Poor ratings system…

Image courtesy of suphakit73/FreeDigitalPhotos.net

Image courtesy of suphakit73/FreeDigitalPhotos.net

It’s shaping up to be an expensive week for Standard and Poor’s, the ratings company owned by McGraw Hill Financial Inc. After two years of legal wrangling, where the Department of Justice accused the S&P of defrauding investors, S&P agreed to pay for $1.5 billion in a settlement. According to the lawsuit, S&P made sub-prime mortgages sound way better than they actually were, generously over-rating them during the height of that hard-to-forget financial crisis of 2008. One of the juicy little highlights from the lawsuit, as taken from an excerpt from an instant-messaging exchange between two of its analysts, goes a little something like this: “It could be structured by cows and we would rate it.” So what were they trying to say about our friends in the bovine community? Hmm. While S&P gets to avoid admitting actual wrongdoing, as per the terms of the settlement, it will be shelling out $687.5 million to the DOJ and another $687.5 million to 19 states and the District of Columbia.
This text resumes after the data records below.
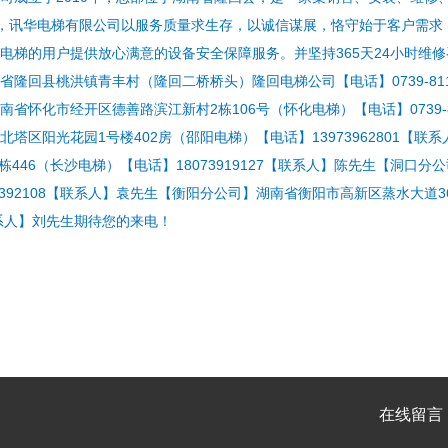
，讯华电梯有限公司以服务质量求生存，以诚信谋展，恪守始于客户需求
电梯的用户提供放心满意的设备安全保障服务。并坚持365天24小时维
隆回县桃洪镇青丰村（隆回二桥桥头）隆回电梯公司【电话】0739-8110279【
省怀化市经开区德善路滨江新村2栋106号（怀化电梯）【电话】0739-811
北塔区阳光花园1号楼402房（邵阳电梯）【电话】13973962801
9栋446（长沙电梯）【电话】18073919127【联系人】陈先生【
7392108【联系人】袁先生【衡阳分公司】湖南省衡阳市高新区蒸水大道3
1【联系人】刘先生期待您的来电！
在线留言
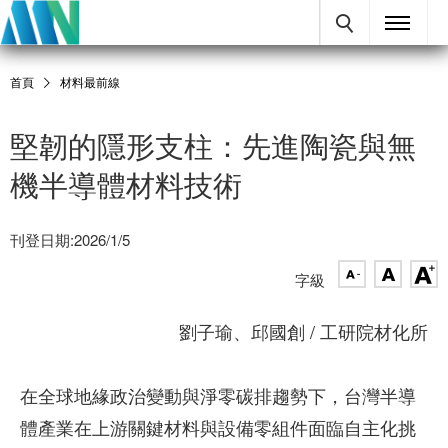
首頁
材料最前線
堅韌的隱形支柱：先進陶瓷與無
機半導體材料技術
刊登日期:2026/1/5
字級
劉子瑜、邱國創 / 工研院材化所
在全球地緣政治變動與淨零碳排趨勢下，台灣半導
體產業在上游關鍵材料與設備零組件面臨自主化挑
S&P said the DOJ was only coming down on them because it downgraded the US sovereign debt from AAA all the way down to AA+, but the DOJ says NOT! In a separate lawsuit, S&P  reached a settlement with pension fund, Calpers (California Public Employees Retirement System), also a victim of S&P’s too-generous sub-prime mortgage ratings system.

I’ll drink to that…

Image courtesy of artur84/FreeDigitalPhotos.net

Image courtesy of artur84/FreeDigitalPhotos.net

It’s been a very good year for bourbon and whiskey as exports of these spirited spirits topped the $1 billion mark. Even here in the US, sales for Kentucky bourbon and Tennessee whiskey grew, with revenue for both rising 9.6% to $2.7 billion and 19.4 million cases of the stuff being scooped up. 19.4 million cases? Who are you people drinking all this? But it’s the premium selections that are really hitting it big with drinkers…er, consumers, as revenue in that category is up over 19%. All this while beer seems to be experiencing a decline on the whole by 4% in the last five years, with Budweiser losing 28% for that same time frame, despite those super Superbowl ads. Craft beer, however, tells a different story as that tasty category is experiencing an uptick. Some analysts are even thinking all these increasing numbers come courtesy of millennials, who seem to prefer high-quality spirit versus the stuff their parents enjoy. By the way, it should be duly  – and might I add, fondly – noted, that Kentucky produces 95% of the world’s bourbon supply. Go Kentucky!

Shacked out…

Image courtesy of cool design/FreeDigitalPhotos.net

Image courtesy of cool design/FreeDigitalPhotos.net

Rumors are swirling as to who will emerge and scoop up RadioShack as bankruptcy looms near for the company that was just never able to compete with the behemoth that is e-commerce. The New York Stock Exchange had suspended trading of the 94 year old company on Monday, with shares tanking down to $0.14 a share in after hours trading. So will it be Sprint who decides to take up some of RadioShack’s retail leases? The company has 4,300 stores in the US, alone. Or will Amazon add the chain to its arsenal and increase its brick-and-mortar presence in the world? Word on the street is that Jeff Bezos might do just that as a way to showcase some of the gazillions of products that Amazon has to offer, for the right price, of course.